**WORK TASK:**
Up to and including the line that contains "nie powinno się", repeat each line of the data exactly, starting from the first.

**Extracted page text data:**
···

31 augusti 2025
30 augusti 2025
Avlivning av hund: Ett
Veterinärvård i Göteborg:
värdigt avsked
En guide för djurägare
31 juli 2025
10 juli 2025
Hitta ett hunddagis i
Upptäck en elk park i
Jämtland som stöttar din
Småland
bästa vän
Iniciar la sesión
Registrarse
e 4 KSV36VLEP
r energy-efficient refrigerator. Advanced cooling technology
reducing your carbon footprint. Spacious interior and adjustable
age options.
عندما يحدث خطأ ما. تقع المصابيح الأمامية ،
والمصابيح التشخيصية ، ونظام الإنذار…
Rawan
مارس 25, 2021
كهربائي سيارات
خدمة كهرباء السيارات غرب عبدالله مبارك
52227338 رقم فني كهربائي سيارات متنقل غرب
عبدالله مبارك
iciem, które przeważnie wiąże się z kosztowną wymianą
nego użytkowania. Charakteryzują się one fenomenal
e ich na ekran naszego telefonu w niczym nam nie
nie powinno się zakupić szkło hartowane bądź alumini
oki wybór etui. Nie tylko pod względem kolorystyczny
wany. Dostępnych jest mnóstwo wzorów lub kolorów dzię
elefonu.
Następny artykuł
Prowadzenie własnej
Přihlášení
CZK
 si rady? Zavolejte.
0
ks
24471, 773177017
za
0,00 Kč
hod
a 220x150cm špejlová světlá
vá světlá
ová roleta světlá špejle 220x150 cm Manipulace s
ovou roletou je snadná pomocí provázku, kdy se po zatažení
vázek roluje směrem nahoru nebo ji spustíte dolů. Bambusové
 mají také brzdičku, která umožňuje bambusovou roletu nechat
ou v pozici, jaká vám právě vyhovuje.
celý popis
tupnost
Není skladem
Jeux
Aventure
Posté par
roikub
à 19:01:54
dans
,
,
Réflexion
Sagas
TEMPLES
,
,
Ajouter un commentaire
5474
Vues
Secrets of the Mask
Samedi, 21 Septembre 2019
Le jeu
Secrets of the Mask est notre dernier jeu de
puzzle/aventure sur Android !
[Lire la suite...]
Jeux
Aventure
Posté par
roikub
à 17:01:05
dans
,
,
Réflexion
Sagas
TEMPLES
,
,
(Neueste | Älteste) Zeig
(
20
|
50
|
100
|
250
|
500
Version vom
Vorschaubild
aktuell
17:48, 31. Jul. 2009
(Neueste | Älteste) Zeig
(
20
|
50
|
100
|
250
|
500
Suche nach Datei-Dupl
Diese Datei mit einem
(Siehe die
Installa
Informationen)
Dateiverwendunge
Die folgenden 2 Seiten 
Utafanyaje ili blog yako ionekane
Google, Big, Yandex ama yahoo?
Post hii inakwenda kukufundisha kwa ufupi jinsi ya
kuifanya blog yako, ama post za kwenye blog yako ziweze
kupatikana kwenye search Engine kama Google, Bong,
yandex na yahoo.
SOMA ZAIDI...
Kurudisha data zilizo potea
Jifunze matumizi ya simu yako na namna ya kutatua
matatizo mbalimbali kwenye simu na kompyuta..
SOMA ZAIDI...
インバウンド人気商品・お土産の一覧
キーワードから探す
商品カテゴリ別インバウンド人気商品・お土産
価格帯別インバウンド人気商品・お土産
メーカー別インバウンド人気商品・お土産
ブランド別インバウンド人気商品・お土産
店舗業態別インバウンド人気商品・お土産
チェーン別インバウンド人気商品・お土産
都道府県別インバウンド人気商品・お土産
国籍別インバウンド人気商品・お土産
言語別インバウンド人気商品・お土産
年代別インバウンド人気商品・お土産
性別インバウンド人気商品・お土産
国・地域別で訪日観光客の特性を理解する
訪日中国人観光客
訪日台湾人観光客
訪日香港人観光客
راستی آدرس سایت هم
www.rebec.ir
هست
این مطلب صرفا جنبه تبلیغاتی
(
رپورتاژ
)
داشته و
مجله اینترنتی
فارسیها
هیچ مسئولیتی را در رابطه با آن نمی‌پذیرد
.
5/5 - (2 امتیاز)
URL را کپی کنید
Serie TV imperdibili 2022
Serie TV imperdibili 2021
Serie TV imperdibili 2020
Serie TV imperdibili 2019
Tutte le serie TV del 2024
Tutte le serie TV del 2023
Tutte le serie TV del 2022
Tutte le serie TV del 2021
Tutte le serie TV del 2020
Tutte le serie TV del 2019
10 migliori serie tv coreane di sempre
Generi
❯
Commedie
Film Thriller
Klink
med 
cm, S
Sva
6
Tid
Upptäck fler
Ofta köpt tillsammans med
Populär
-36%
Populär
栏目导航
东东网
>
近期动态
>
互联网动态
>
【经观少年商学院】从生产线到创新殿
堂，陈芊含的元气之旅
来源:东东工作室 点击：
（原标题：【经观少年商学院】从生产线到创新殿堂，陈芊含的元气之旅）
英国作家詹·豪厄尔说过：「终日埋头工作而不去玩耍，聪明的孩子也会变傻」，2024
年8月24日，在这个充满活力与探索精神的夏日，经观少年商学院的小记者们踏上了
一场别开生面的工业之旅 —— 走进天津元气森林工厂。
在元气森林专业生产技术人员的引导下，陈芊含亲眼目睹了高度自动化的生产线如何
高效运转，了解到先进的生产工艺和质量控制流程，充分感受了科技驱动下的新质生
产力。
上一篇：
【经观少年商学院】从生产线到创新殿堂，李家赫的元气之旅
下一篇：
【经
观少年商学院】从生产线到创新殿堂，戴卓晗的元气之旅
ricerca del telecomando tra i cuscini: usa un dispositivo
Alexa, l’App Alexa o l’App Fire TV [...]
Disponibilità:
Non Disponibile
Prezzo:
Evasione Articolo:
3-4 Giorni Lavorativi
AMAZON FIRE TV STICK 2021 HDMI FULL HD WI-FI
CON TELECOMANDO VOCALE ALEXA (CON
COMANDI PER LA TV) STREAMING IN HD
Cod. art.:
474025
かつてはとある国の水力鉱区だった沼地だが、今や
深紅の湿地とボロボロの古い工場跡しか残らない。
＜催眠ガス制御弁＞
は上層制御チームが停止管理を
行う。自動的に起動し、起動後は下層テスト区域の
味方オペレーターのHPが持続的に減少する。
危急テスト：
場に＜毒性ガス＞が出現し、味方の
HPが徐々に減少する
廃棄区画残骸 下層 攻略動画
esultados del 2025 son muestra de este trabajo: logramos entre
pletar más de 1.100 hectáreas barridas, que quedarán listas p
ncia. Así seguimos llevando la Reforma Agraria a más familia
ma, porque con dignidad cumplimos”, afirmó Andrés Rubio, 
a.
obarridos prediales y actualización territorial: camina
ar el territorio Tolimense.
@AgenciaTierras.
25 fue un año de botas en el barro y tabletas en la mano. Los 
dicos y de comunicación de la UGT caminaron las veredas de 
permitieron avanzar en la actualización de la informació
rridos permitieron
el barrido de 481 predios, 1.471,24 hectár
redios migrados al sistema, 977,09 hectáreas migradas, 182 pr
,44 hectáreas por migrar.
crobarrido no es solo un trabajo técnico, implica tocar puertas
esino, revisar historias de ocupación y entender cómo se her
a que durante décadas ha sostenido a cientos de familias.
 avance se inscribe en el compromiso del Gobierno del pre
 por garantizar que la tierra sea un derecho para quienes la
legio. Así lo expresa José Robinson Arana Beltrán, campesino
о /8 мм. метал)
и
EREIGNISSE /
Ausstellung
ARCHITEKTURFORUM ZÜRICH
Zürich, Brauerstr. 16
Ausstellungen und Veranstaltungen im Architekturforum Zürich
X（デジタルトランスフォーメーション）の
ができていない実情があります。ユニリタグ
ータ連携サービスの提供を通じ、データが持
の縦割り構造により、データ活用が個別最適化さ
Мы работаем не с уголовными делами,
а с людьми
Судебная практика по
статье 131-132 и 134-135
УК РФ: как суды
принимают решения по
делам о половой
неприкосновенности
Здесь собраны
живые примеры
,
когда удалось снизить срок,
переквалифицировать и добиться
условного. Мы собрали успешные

···

**SOLUTION TO THIS TASK:**
31 augusti 2025
30 augusti 2025
Avlivning av hund: Ett
Veterinärvård i Göteborg:
värdigt avsked
En guide för djurägare
31 juli 2025
10 juli 2025
Hitta ett hunddagis i
Upptäck en elk park i
Jämtland som stöttar din
Småland
bästa vän
Iniciar la sesión
Registrarse
e 4 KSV36VLEP
r energy-efficient refrigerator. Advanced cooling technology
reducing your carbon footprint. Spacious interior and adjustable
age options.
عندما يحدث خطأ ما. تقع المصابيح الأمامية ،
والمصابيح التشخيصية ، ونظام الإنذار…
Rawan
مارس 25, 2021
كهربائي سيارات
خدمة كهرباء السيارات غرب عبدالله مبارك
52227338 رقم فني كهربائي سيارات متنقل غرب
عبدالله مبارك
iciem, które przeważnie wiąże się z kosztowną wymianą
nego użytkowania. Charakteryzują się one fenomenal
e ich na ekran naszego telefonu w niczym nam nie
nie powinno się zakupić szkło hartowane bądź alumini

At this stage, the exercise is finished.